WASHINGTON -- The Concord Coalition said today that new projections by the Congressional Budget Office (CBO) clearly define the trade-offs Congress and the President must confront to achieve their goal of a balanced budget by 2012. While the new baseline shows surpluses resuming in 2012, this favorable outlook assumes higher revenues from expiring tax cuts and a substantial reduction in spending growth. With such trade-offs, the budget can be brought back into balance. Without them, deficits will persist and grow worse over the coming decade -- even assuming a strong economy.
"These projections will severely test the new bipartisan political commitment to balance the budget within 5 years. If Congress and the President want to achieve their goal, they will have to choose among priorities. They can fully fund all entitlement promises for the coming decade and still balance the budget -- if they maintain tight limits on discretionary spending, allow tax cuts to expire on schedule and provide no further relief from the Alternative Minimum Tax (AMT). If, on the other hand, they choose to extend all expiring tax cuts, including AMT relief, they will need to find about $800 billion of savings from projected spending, including entitlements," said Concord Coalition executive director Robert L. Bixby.
"If the President and Congress enter into this year's budget negotiations insisting on only cutting each other's priorities, talk about a balanced budget will quickly fade and the finger pointing will begin. The most realistic chance for success would come from bipartisan negotiations with no preconditions. Both sides must be willing to compromise. It will only get more difficult to bring spending and revenues into line as the impact of the baby boomers' retirement on the budget intensifies," Bixby said.

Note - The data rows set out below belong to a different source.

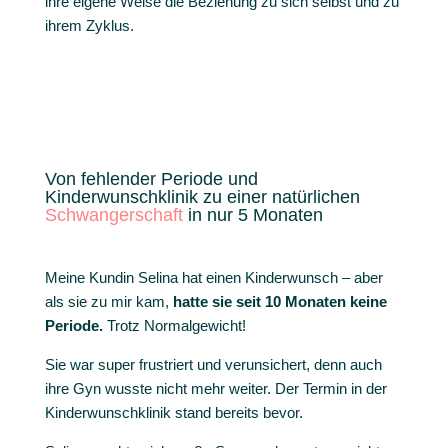
ihre eigene Weise die Beziehung zu sich selbst und zu
ihrem Zyklus.
Von fehlender Periode und
Kinderwunschklinik zu einer natürlichen
Schwangerschaft
in nur 5 Monaten
Meine Kundin Selina hat einen Kinderwunsch – aber
als sie zu mir kam,
hatte sie seit 10 Monaten keine
Periode.
Trotz Normalgewicht!
Sie war super frustriert und verunsichert, denn auch
ihre Gyn wusste nicht mehr weiter. Der Termin in der
Kinderwunschklinik stand bereits bevor.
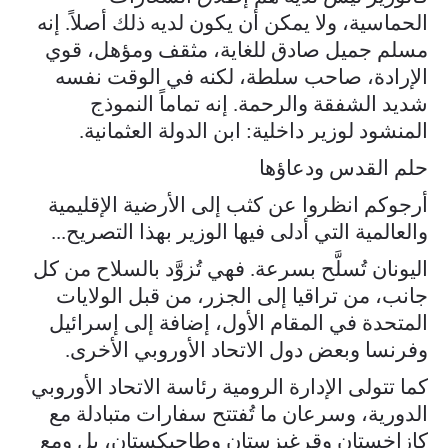
الحماسية، ولا يمكن أن يكون لديه ذلك أصلاً. إنه
مسلم جميل صادق للغاية، مثقف ومؤهل، قوي
الإرادة، صاحب سلطة، لكنه في الوقت نفسه
شديد الشفقة والرحمة. إنه تماماً النموذج
المنشود لوزير داخلية: ابن الدولة العثمانية.
حلم القدس ودعاؤها
أرجوكم انظروا عن كثب إلى الأرضية الإقليمية
والعالمية التي أدلى فيها الوزير بهذا التصريح...
اليونان تُسلَّح بسرعة. فهي تُزوَّد بالسلاح من كل
جانب، من تراقيا إلى الجزر، من قبل الولايات
المتحدة في المقام الأول، إضافة إلى إسرائيل
وفرنسا وبعض دول الاتحاد الأوروبي الأخرى.
كما تتولى الإدارة الرومية رئاسة الاتحاد الأوروبي
الدورية، وسرعان ما تُفتتح سفارات متبادلة مع
كازاخستان وقرغيزستان وطاجيكستان، بل ومع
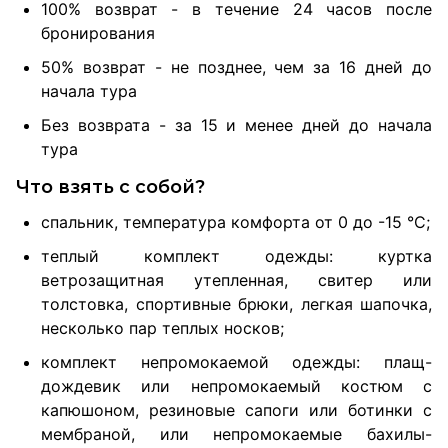
100% возврат - в течение 24 часов после
бронирования
50% возврат - не позднее, чем за 16 дней до
начала тура
Без возврата - за 15 и менее дней до начала
тура
Что взять с собой?
спальник, температура комфорта от 0 до -15 °С;
теплый комплект одежды: куртка
ветрозащитная утепленная, свитер или
толстовка, спортивные брюки, легкая шапочка,
несколько пар теплых носков;
комплект непромокаемой одежды: плащ-
дождевик или непромокаемый костюм с
капюшоном, резиновые сапоги или ботинки с
мембраной, или непромокаемые бахилы-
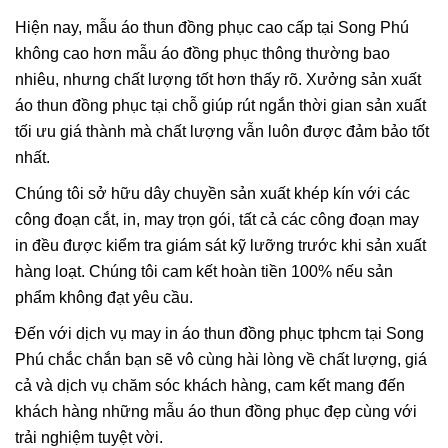
Hiện nay, mẫu áo thun đồng phục cao cấp tại Song Phú
không cao hơn mẫu áo đồng phục thông thường bao
nhiêu, nhưng chất lượng tốt hơn thấy rõ. Xưởng sản xuất
áo thun đồng phục tại chỗ giúp rút ngắn thời gian sản xuất
tối ưu giá thành mà chất lượng vẫn luôn được đảm bảo tốt
nhất.
Chúng tôi sở hữu dây chuyền sản xuất khép kín với các
công đoạn cắt, in, may trọn gói, tất cả các công đoạn may
in đều được kiểm tra giám sát kỹ lưỡng trước khi sản xuất
hàng loạt. Chúng tôi cam kết hoàn tiền 100% nếu sản
phẩm không đạt yêu cầu.
Đến với dịch vụ may in áo thun đồng phục tphcm tại Song
Phú chắc chắn bạn sẽ vô cùng hài lòng về chất lượng, giá
cả và dịch vụ chăm sóc khách hàng, cam kết mang đến
khách hàng những mẫu áo thun đồng phục đẹp cùng với
trải nghiệm tuyệt vời.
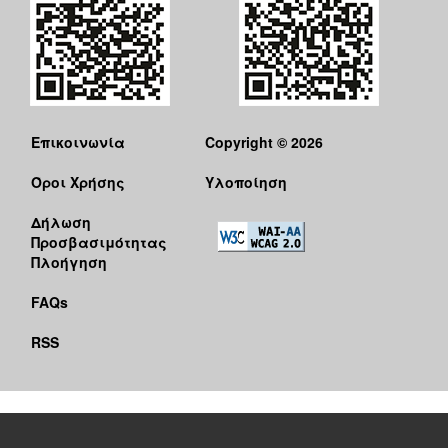
Επικοινωνία
Copyright © 2026
Όροι Χρήσης
Υλοποίηση
Δήλωση
Προσβασιμότητας
Πλοήγηση
FAQs
RSS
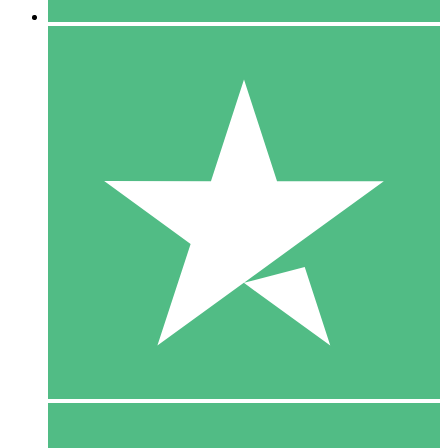
5 Download
15
US$
00
10 Download
20
US$
00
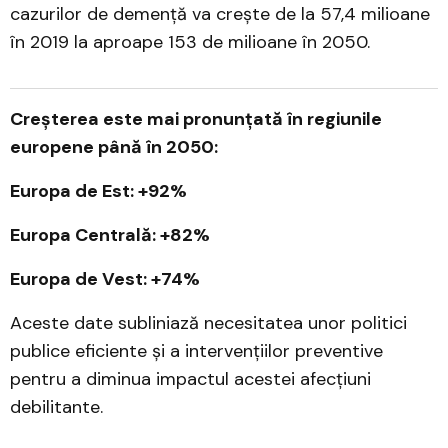
cazurilor de demență va crește de la 57,4 milioane
în 2019 la aproape 153 de milioane în 2050.
Creșterea este mai pronunțată în regiunile
europene până în 2050:
Europa de Est: +92%
Europa Centrală: +82%
Europa de Vest: +74%
Aceste date subliniază necesitatea unor politici
publice eficiente și a intervențiilor preventive
pentru a diminua impactul acestei afecțiuni
debilitante.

The new CBO report shows a gradual improvement in the budget's outlook over the next decade even as the baby boom generation begins to retire. This deceptively benign outlook is not because spending on health care and retirement programs is held in check. To the contrary, between 2007 and 2017 the cost of Social Security, Medicare, and Medicaid will increase by 22 percent--from 8.8 to 10.7 percent of GDP. As a result, these three programs, which consumed 40 percent of federal spending in 2006, will consume 53 percent by 2017.
The reason for the baseline improvement is that it assumes policymakers will hold discretionary programs, including defense, to just 2 percent growth annually -- as opposed to a 5.9 percent annual average rate from 1995 through 2005 -- and that they will not enact new legislation to extend any expiring tax cuts or provide relief from the AMT.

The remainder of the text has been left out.